Like her sister Alice Bensheimer, Ida Dehmel fought in women’s organizations for the right to vote and was active in charity work. Founding the “Women’s Association for the Promotion of German Fine Art” in 1916 with art historian Dr. Rose Shapire, an organization that supported contemporary artists and donated modern works to museums, allowed Ida to combine her political commitment and love of art. Ten years later she set up GEDOK, a federation of women artists that has brought together women artists of all disciplines and art patrons since 1926, and still exists today.
Richard Dehmel died in 1920, leaving Ida Dehmel the sole estate guardian of their artists’ house: she offered viewings, organized new editions of Dehmel’s work, published a selection of letters, and kept the archive up to date. With friends she set up a foundation and a Dehmel Society. Dehmel House was revived through events she organized with her niece Marianne and her husband Dr Robert Gärtner.
From 1933 onwards, Ida Dehmel as a Jewish woman was constantly deprived of opportunities to promote art and eventually obliged to resign from the chair of GEDOK, the women artists federation she had founded. To get away from it all, she went on a cruise on the steamer Oceana. Alone.
“I am trying to forget about everything except the sea and the sun and the sky. I am in good company, too. As a matter of principle, we only talk about harmless things.”
Her sister and closest companion Alice Bensheimer died in 1935. Another major turning point. An inheritance made it possible for Ida Dehmel to embark on her next trip. She booked a long HAPAG Orient cruise for the autumn and a voyage through the western Mediterranean on the Milwaukee.

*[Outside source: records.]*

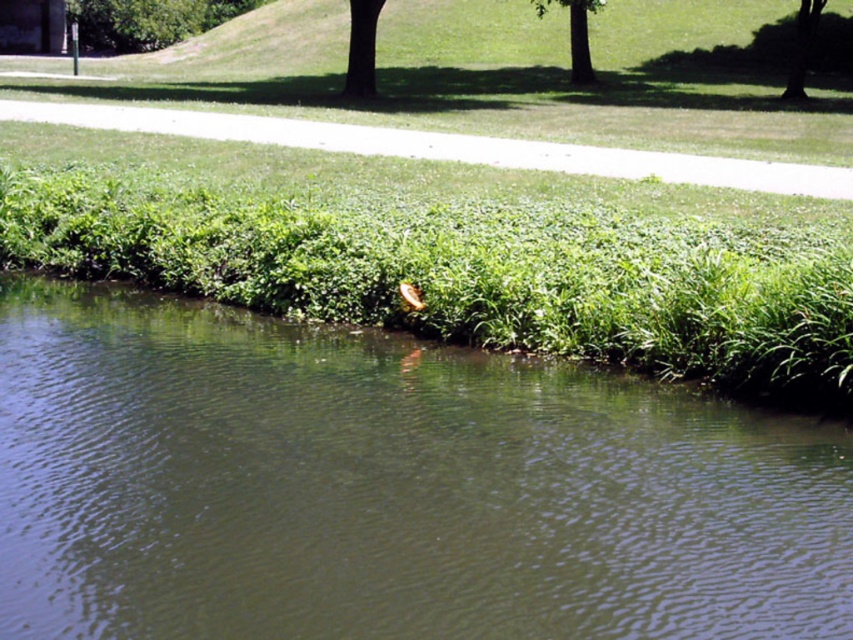 You are standing at the edge of the green grassy river at center and want to reach the green leafy tree at upper center. Which direction should you walk to get closer to the tree?

Since the green grassy river at center is shorter than the green leafy tree at upper center, you should walk towards the upper direction to reach the tree.

You are standing at the entrance of the pathway and want to walk towards the green leafy tree at upper right. Which direction should you head relative to the green leafy tree at upper center?

You should head to the right of the green leafy tree at upper center because the green leafy tree at upper right is located to the right of the green leafy tree at upper center. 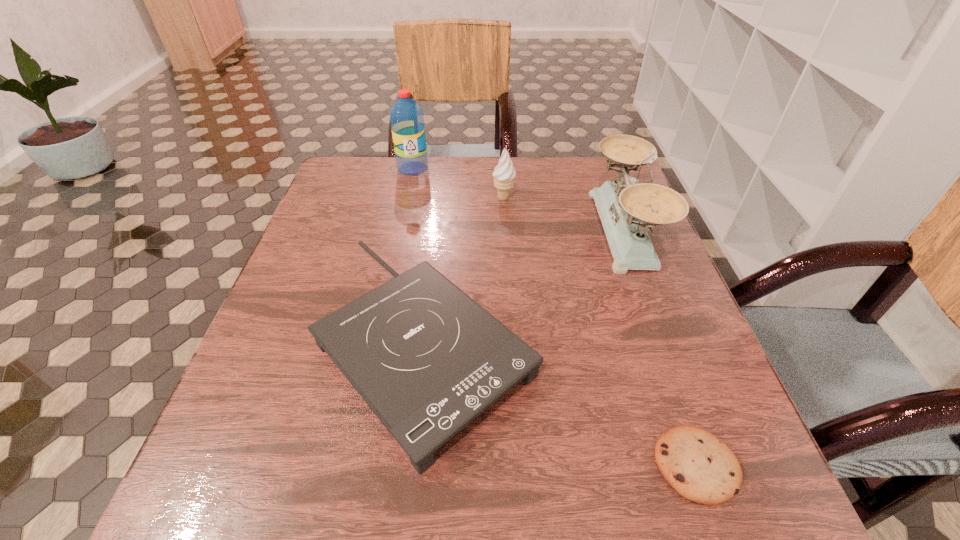 Find the location of a particular element. The image size is (960, 540). vacant space in between the shortest object and the second shortest object is located at coordinates (561, 403).

I want to click on vacant point located between the water bottle and the scale, so click(x=518, y=199).

This screenshot has width=960, height=540. I want to click on empty space that is in between the water bottle and the third shortest object, so click(458, 183).

The image size is (960, 540). What are the coordinates of `vacant area that lies between the cookie and the icecream` in the screenshot? It's located at (599, 332).

Find the location of `free spot between the shortest object and the icecream`. free spot between the shortest object and the icecream is located at coordinates (599, 332).

Where is `unoccupied position between the water bottle and the icecream`? This screenshot has height=540, width=960. unoccupied position between the water bottle and the icecream is located at coordinates (458, 183).

Identify the location of free space between the scale and the water bottle. This screenshot has height=540, width=960. (518, 199).

Where is `vacant area that lies between the scale and the shortest object`? vacant area that lies between the scale and the shortest object is located at coordinates (660, 348).

You are a GUI agent. You are given a task and a screenshot of the screen. Output one action in this format:
    pyautogui.click(x=<x>, y=<y>)
    Task: Click on the free space between the hotplate and the scale
    Image resolution: width=960 pixels, height=540 pixels.
    Given the screenshot: What is the action you would take?
    pyautogui.click(x=525, y=286)

Where is `free space between the cookie and the farthest object`? The width and height of the screenshot is (960, 540). free space between the cookie and the farthest object is located at coordinates (554, 317).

In January 1936, she boarded the Reliance in New York on a long trip around the world. In March 1937, she travelled to Central America and the West Indies, and in 1938 another trip around the world. In between these journeys she always returned to the now radically changing Hamburg – but saw no future there for herself. On 29 September 1942, ill and exhausted, she decided to put an end to her life.